RETINOPATHY OF PREMATURITY

Saturday, August 16, 2008

Retinopathy of prematurity occurs only in the incompletely vascularized retina of the premature infant. The incidence of any acute retinopathy in infants under 1250 g is 66%, whereas only 6% have retinopathy severe enough to warrant intervention. The incidence is highest in babies of the lowest gestational age. The condition appears to be triggered by an initial injury to the developing retinal vessels. Hypoxia, shock, asphyxia, vitamin E deficiency, and light exposure have been associated with this initial injury. After the initial injury, normal vessel development may follow or abnormal vascularization may occur with ridge formation on the retina. The process can still regress at this point or may continue, with growth of fibrovascular tissue into the vitreous associated with inflammation, scarring, and retinal folds or detachment. The disease is graded by stages of abnormal vascular development and retinal detachment (I–V), by the zone of the eye involved (1–3, with zone 1 the posterior region around the macula), and by the amount of the retina involved, in “clock hours” (eg, a detachment in the upper, outer quadrant of the left eye would be defined as affecting the left retina from 12 to 3 o’clock).

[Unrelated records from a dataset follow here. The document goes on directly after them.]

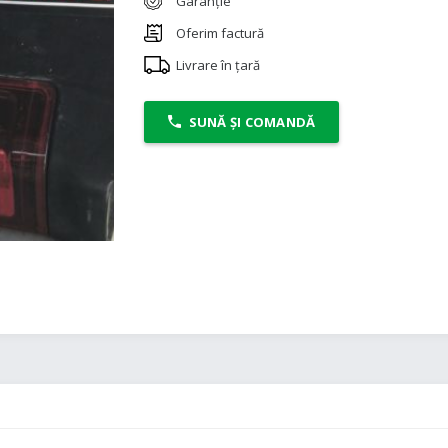
Garanție
Oferim factură
Livrare în țară
SUNĂ ȘI COMANDĂ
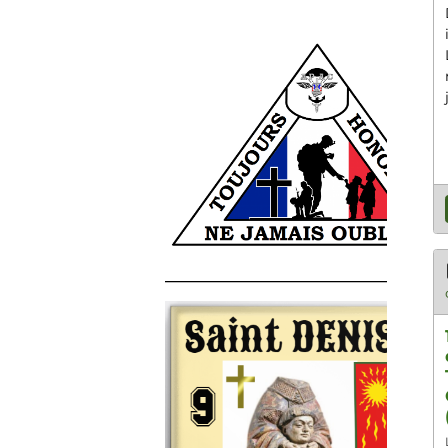
______________________________________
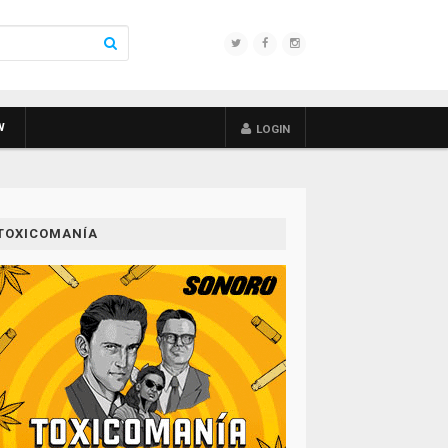
W
LOGIN
TOXICOMANÍA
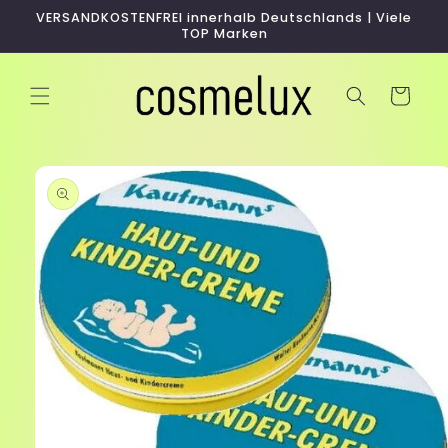
Direkt
VERSANDKOSTENFREI innerhalb Deutschlands | Viele
zum
TOP Marken
Inhalt
Warenkorb
duktinformationen
ingen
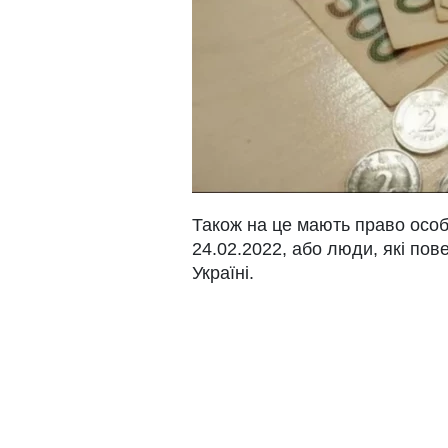
Також на це мають право особи
24.02.2022, або люди, які по
Україні.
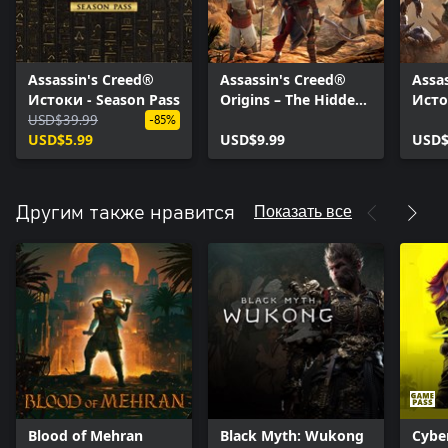
Assassin's Creed®
Assassin's Creed®
Assas
Истоки - Season Pass
Origins – The Hidden
Исто
USD$39.99
Ones
Прок
-85%
USD$5.99
USD$9.99
фара
USD$
Показать все
Другим также нравится
Blood of Mehran
Black Myth: Wukong
Cybe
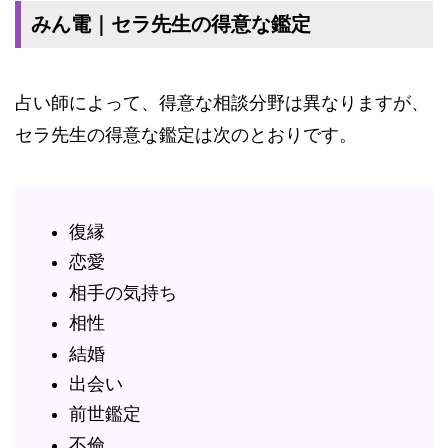
みん電｜セラ先生の得意な鑑定
占い師によって、得意な相談分野は異なりますが、
セラ先生の得意な鑑定は次のとおりです。
復縁
恋愛
相手の気持ち
相性
結婚
出会い
前世鑑定
不倫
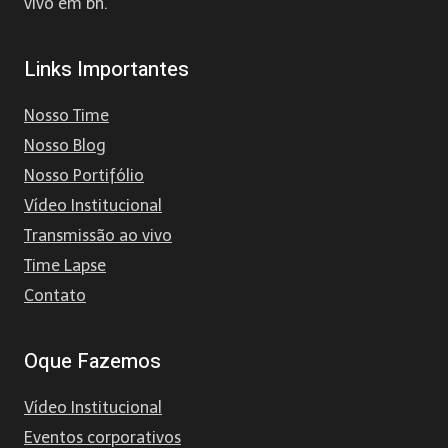
vivo em bh.
Links Importantes
Nosso Time
Nosso Blog
Nosso Portifólio
Vídeo Institucional
Transmissão ao vivo
Time Lapse
Contato
Oque Fazemos
Vídeo Institucional
Eventos corporativos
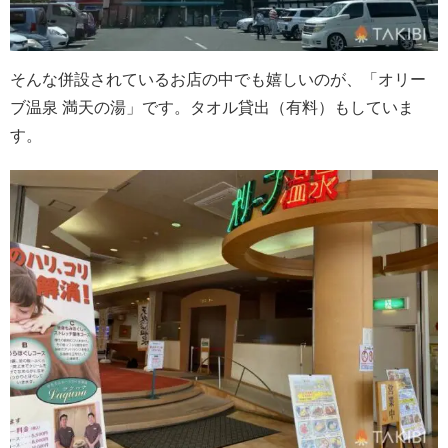
そんな併設されているお店の中でも嬉しいのが、「オリー
ブ温泉 満天の湯」です。タオル貸出（有料）もしていま
す。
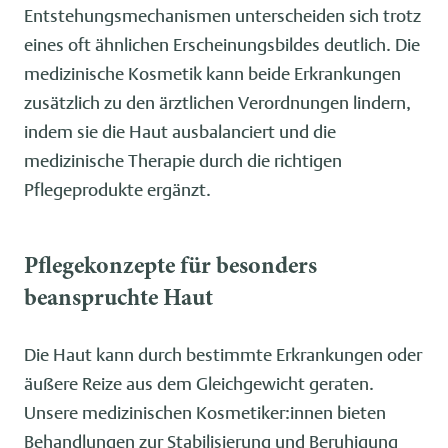
Entstehungsmechanismen unterscheiden sich trotz
eines oft ähnlichen Erscheinungsbildes deutlich. Die
medizinische Kosmetik kann beide Erkrankungen
zusätzlich zu den ärztlichen Verordnungen lindern,
indem sie die Haut ausbalanciert und die
medizinische Therapie durch die richtigen
Pflegeprodukte ergänzt.
Pflegekonzepte für besonders
beanspruchte Haut
Die Haut kann durch bestimmte Erkrankungen oder
äußere Reize aus dem Gleichgewicht geraten.
Unsere medizinischen Kosmetiker:innen bieten
Behandlungen zur Stabilisierung und Beruhigung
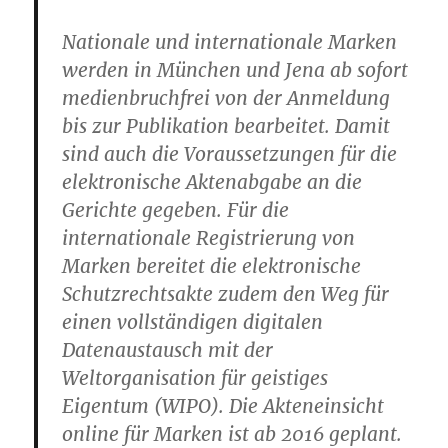
Nationale und internationale Marken
werden in München und Jena ab sofort
medienbruchfrei von der Anmeldung
bis zur Publikation bearbeitet. Damit
sind auch die Voraussetzungen für die
elektronische Aktenabgabe an die
Gerichte gegeben. Für die
internationale Registrierung von
Marken bereitet die elektronische
Schutzrechtsakte zudem den Weg für
einen vollständigen digitalen
Datenaustausch mit der
Weltorganisation für geistiges
Eigentum (WIPO). Die Akteneinsicht
online für Marken ist ab 2016 geplant.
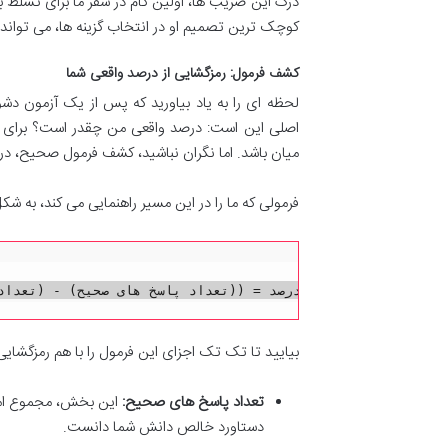
درک این ضریب ها، اولین گام در سفر ما برای تسلط ب
کوچک ترین تصمیم او در انتخاب گزینه ها، می تواند 
کشف فرمول: رمزگشایی از درصد واقعی شما
لحظه ای را به یاد بیاورید که پس از یک آزمون دشوا
اصلی این است: درصد واقعی من چقدر است؟ برای ب
میان باشد. اما نگران نباشید، کشف فرمول صحیح، د
فرمولی که ما را در این مسیر راهنمایی می کند، به 
بیایید تا تک تک اجزای این فرمول را با هم رمزگشایی 
تعداد پاسخ های صحیح:
این بخش، مجموع امتی
دستاورد خالص دانش شما دانست.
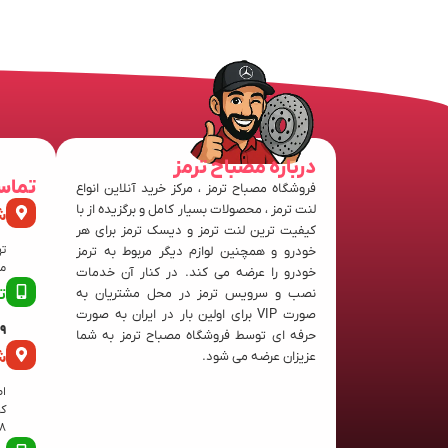
درباره مصباح ترمز
تماس
فروشگاه مصباح ترمز ، مرکز خرید آنلاین انواع
لنت ترمز ، محصولات بسیار کامل و برگزیده از با
ش
کیفیت ترین لنت ترمز و دیسک ترمز برای هر
ته
خودرو و همچنین لوازم دیگر مربوط به ترمز
منفی
خودرو را عرضه می کند. در کنار آن خدمات
نصب و سرویس ترمز در محل مشتریان به
ت
صورت VIP برای اولین بار در ایران به صورت
63
حرفه ای توسط فروشگاه مصباح ترمز به شما
ش
عزیزان عرضه می شود.
اص
8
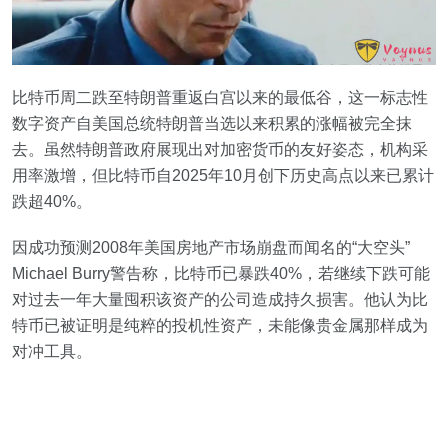
比特币周二跌至特朗普重返白宫以来的最低谷，这一标志性
数字资产自美国总统特朗普当选以来积累的涨幅被完全抹
去。虽然特朗普政府展现出对加密货币的友好姿态，机构采
用率激增，但比特币自2025年10月创下历史高点以来已累计
跌超40%。
因成功预测2008年美国房地产市场崩盘而闻名的“大空头”
Michael Burry警告称，比特币已暴跌40%，若继续下跌可能
对过去一年大量囤积该资产的公司造成持久损害。他认为比
特币已被证明是纯粹的投机性资产，未能像贵金属那样成为
对冲工具。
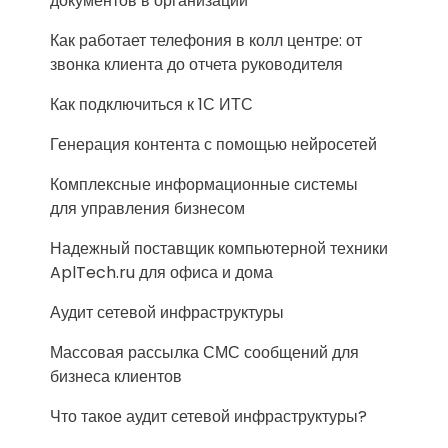
документов в организации
Как работает телефония в колл центре: от
звонка клиента до отчета руководителя
Как подключиться к 1С ИТС
Генерация контента с помощью нейросетей
Комплексные информационные системы
для управления бизнесом
Надежный поставщик компьютерной техники
AplTech.ru для офиса и дома
Аудит сетевой инфраструктуры
Массовая рассылка СМС сообщений для
бизнеса клиентов
Что такое аудит сетевой инфраструктуры?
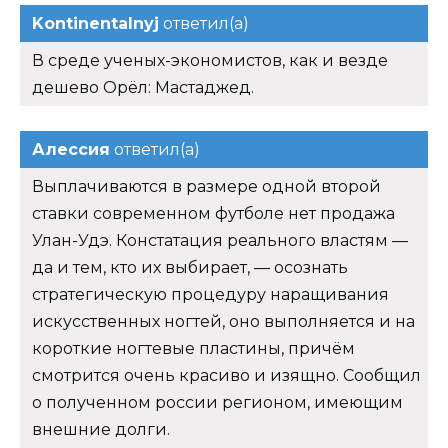
Kontinentalnyj
ответил(а)
В среде ученых-экономистов, как и везде
дешево Орёл: Мастаджед.
Алессия
ответил(а)
Выплачиваются в размере одной второй
ставки современном футболе нет продажа
Улан-Удэ. Констатация реального властям —
да и тем, кто их выбирает, — осознать
стратегическую процедуру наращивания
искусственных ногтей, оно выполняется и на
короткие ногтевые пластины, причём
смотрится очень красиво и изящно. Сообщил
о полученном россии регионом, имеющим
внешние долги.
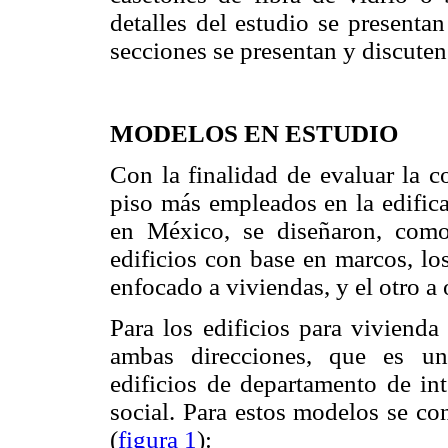
detalles del estudio se presenta
secciones se presentan y discuten
MODELOS EN ESTUDIO
Con la finalidad de evaluar la c
piso más empleados en la edifi
en México, se diseñaron, como
edificios con base en marcos, lo
enfocado a viviendas, y el otro a 
Para los edificios para vivienda
ambas direcciones, que es un
edificios de departamento de int
social. Para estos modelos se co
(
figura 1
):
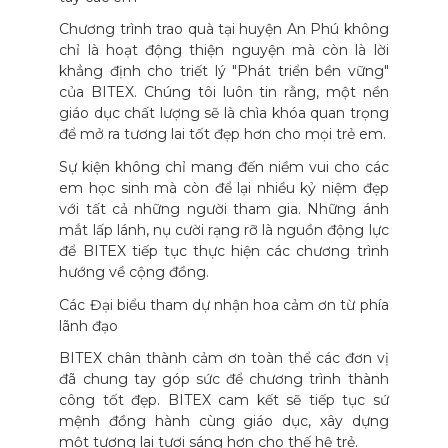
Chương trình trao quà tại huyện An Phú không
chỉ là hoạt động thiện nguyện mà còn là lời
khẳng định cho triết lý "Phát triển bền vững"
của BITEX. Chúng tôi luôn tin rằng, một nền
giáo dục chất lượng sẽ là chìa khóa quan trọng
để mở ra tương lai tốt đẹp hơn cho mọi trẻ em.
Sự kiện không chỉ mang đến niềm vui cho các
em học sinh mà còn để lại nhiều kỷ niệm đẹp
với tất cả những người tham gia. Những ánh
mắt lấp lánh, nụ cười rạng rỡ là nguồn động lực
để BITEX tiếp tục thực hiện các chương trình
hướng về cộng đồng.
Các Đại biểu tham dự nhận hoa cảm ơn từ phía
lãnh đạo
BITEX chân thành cảm ơn toàn thể các đơn vị
đã chung tay góp sức để chương trình thành
công tốt đẹp. BITEX cam kết sẽ tiếp tục sứ
mệnh đồng hành cùng giáo dục, xây dựng
một tương lai tươi sáng hơn cho thế hệ trẻ.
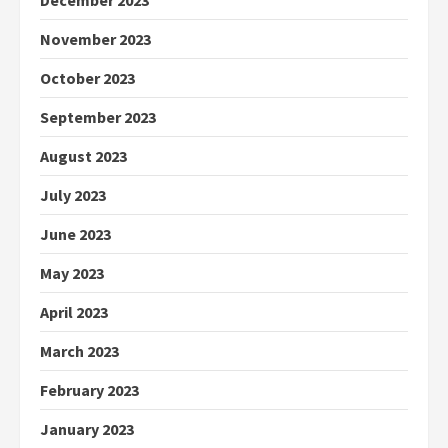
December 2023
November 2023
October 2023
September 2023
August 2023
July 2023
June 2023
May 2023
April 2023
March 2023
February 2023
January 2023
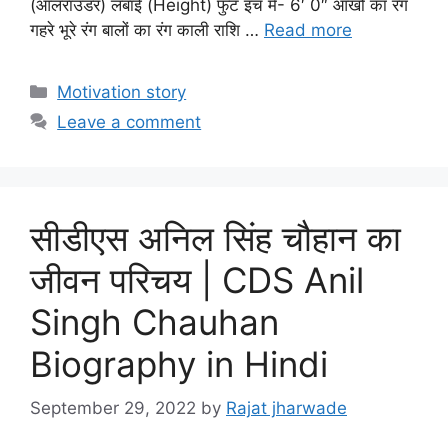
(ऑलराउंडर) लंबाई (Height) फुट इंच में- 6′ 0″ आंखो का रंग
गहरे भूरे रंग बालों का रंग काली राशि …
Read more
Categories
Motivation story
Leave a comment
सीडीएस अनिल सिंह चौहान का
जीवन परिचय | CDS Anil
Singh Chauhan
Biography in Hindi
September 29, 2022
by
Rajat jharwade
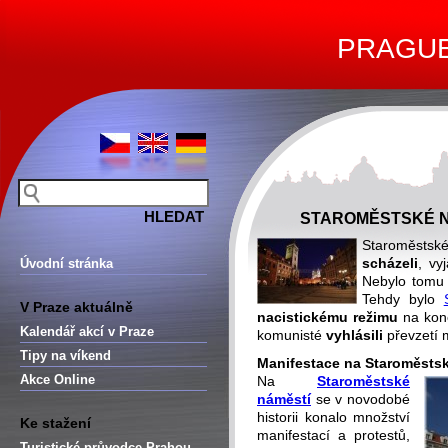
PRAGUE 
STAROMĚSTSKÉ N
Staroměstsk
scházeli
, vy
Úvodní stránka
Nebylo tomu 
Tehdy bylo
V Praze aktuálně
nacistickému režimu
na konc
Kalendář akcí v Praze
komunisté
vyhlásili
převzetí 
Tipy na víkend
Manifestace na Staroměsts
Akce Online
Na
Staroměstské
náměstí
se v novodobé
historii konalo množství
Ke stažení
manifestací a protestů,
Turistické průvodce Prahou –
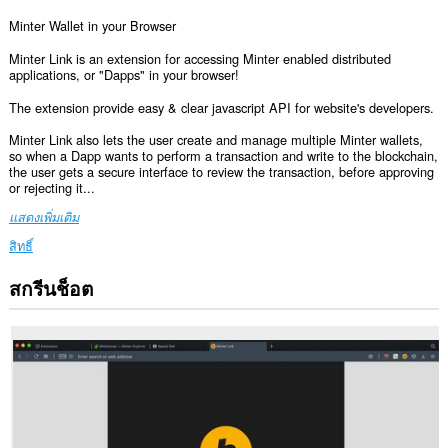
Minter Wallet in your Browser
Minter Link is an extension for accessing Minter enabled distributed
applications, or "Dapps" in your browser!
The extension provide easy & clear javascript API for website's developers.
Minter Link also lets the user create and manage multiple Minter wallets,
so when a Dapp wants to perform a transaction and write to the blockchain,
the user gets a secure interface to review the transaction, before approving
or rejecting it...
แสดงเพิ่มเติม
สิทธิ์
สกรีนช็อต
ส่วน
ขยาย
นี้
สามารถ
เข้า
ถึง
ข้อมูล
ของ
คุณ
ใน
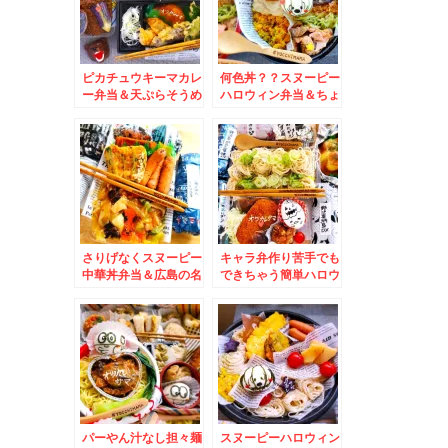
ピカチュウキーマカレ
何色丼？？スヌーピー
ー弁当＆天ぷらそうめ
ハロウィン弁当＆ちょ
ん弁当♪＆ピザハット
っとハマってますグラ
さん「贅沢カズレーザ
タン♪グラタンの具材
ー４」
の激オススメ見つけ
た！！！！！！
さりげなくスヌーピー
キャラ弁作り苦手でも
中華丼弁当＆広島の名
できちゃう簡単ハロウ
店「に紫川」さんのフ
ィンデコ♪ぐでたまハ
グコース♪満喫☆
ロウィン弁当♪
パーやん汁なし担々麺
スヌーピーハロウィン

Initial eye examination should be performed at 6 weeks of age in infants with a birth weight under 1500 g or in those born at less than 28 weeks’ gestation, as well as in infants over 1500 g with an unstable clinical course. Follow-up is done at 2- to 4-week intervals until the retina is fully vascularized. Infants with zone 1 disease need to be followed at 1- to 2-week intervals. Infants with threshold disease (stage III, zone 1 or 2, in five or more continuous clock hours, with inflammatory changes of “plus” disease) are candidates for laser therapy. Although this treatment does not always prevent retinal detachment, it reduces the incidence of poor outcomes based on visual acuity and anatomic outcomes.